"Indonesia is lucky because it can conduct such a test, which is actually needed. For us here it is difficult to implement because Philippine journalists are free," Arlene Burgos, head of the News Affairs of the Philippine TV `ABS CBN`, said here.
He was asked to comment in Quezon City near Manila about the competence test being required for journalists to take in Indonesia.
Arlene said a journalist, wherever he or she is, is required to work professionally and to know the ethics and responsibility of his or her work
If a journalist is not competent in his or her field, they will always face potential problems.
According to Arlene, the idea of holding competence tests for journalists is a good step since it has never occurred in other countries.
Therefore, it could be carried out in other countries, such as the Philippines, as long as the proposal comes from the journalists association itself, as in Indonesia.
However, noted Philippine investigative journalist Luz Rimban expressed confusion about why the competence test, which has not been embraced by members of the press, would be implemented in Indonesia.

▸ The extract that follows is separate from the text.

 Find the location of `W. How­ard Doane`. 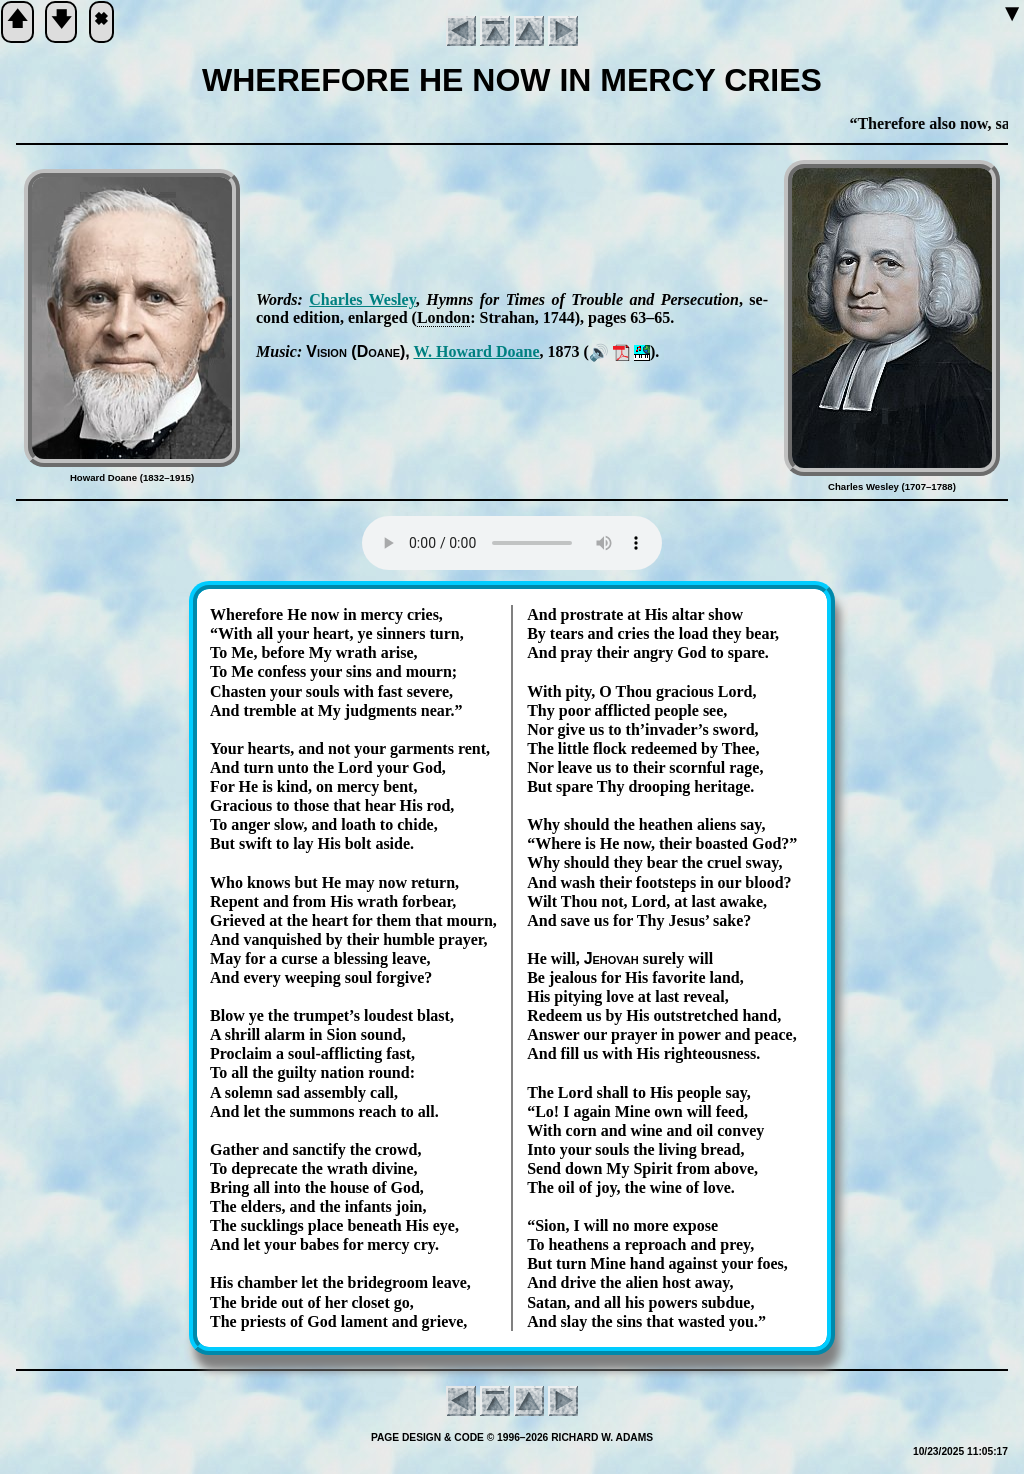 W. How­ard Doane is located at coordinates (476, 351).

"I am surprised to hear that even the Indonesian Independent Journalist Association (AJI) also agreed to it," he said.
Luz said the competence test must have been created to differentiate between real journalists and unqualified reporters. He added that he had many friends in the AJI.
"We also have a serious problem here, which is similar to what is called in Indonesia as a `bodrex` reporter (a term usually referring to a reporter looking for an envelop)," said Luz, who is one of the founders of an investigative reporters association in the Philippines.
Luz expressed his disagreement about whether the competence test was related to the need for journalists to be certified, such as doctors, lawyers and accountants, even if they have a profession which, respectively, needed expertise.
He noted that journalistic work was related to the freedom of expression, which was protected by the constitution.
Luz recalled that the competence test should not lead to the government restricting the freedom of the press. But the problem will be different if it is carried out based on the commitment of the press, as in Indonesia.
Dr Violet Valdez, the executive director of the ACFJ (Asian Center for Journalism), hailed the implementation of the competence test for Indonesian journalists, saying it was something interesting to study.
The decision to conduct competence tests for journalists was signed by leaders of the nation's press organizations on January 26, 2010.
Since the launching of the program in Indonesia, over 2,500 journalists have undergone the test.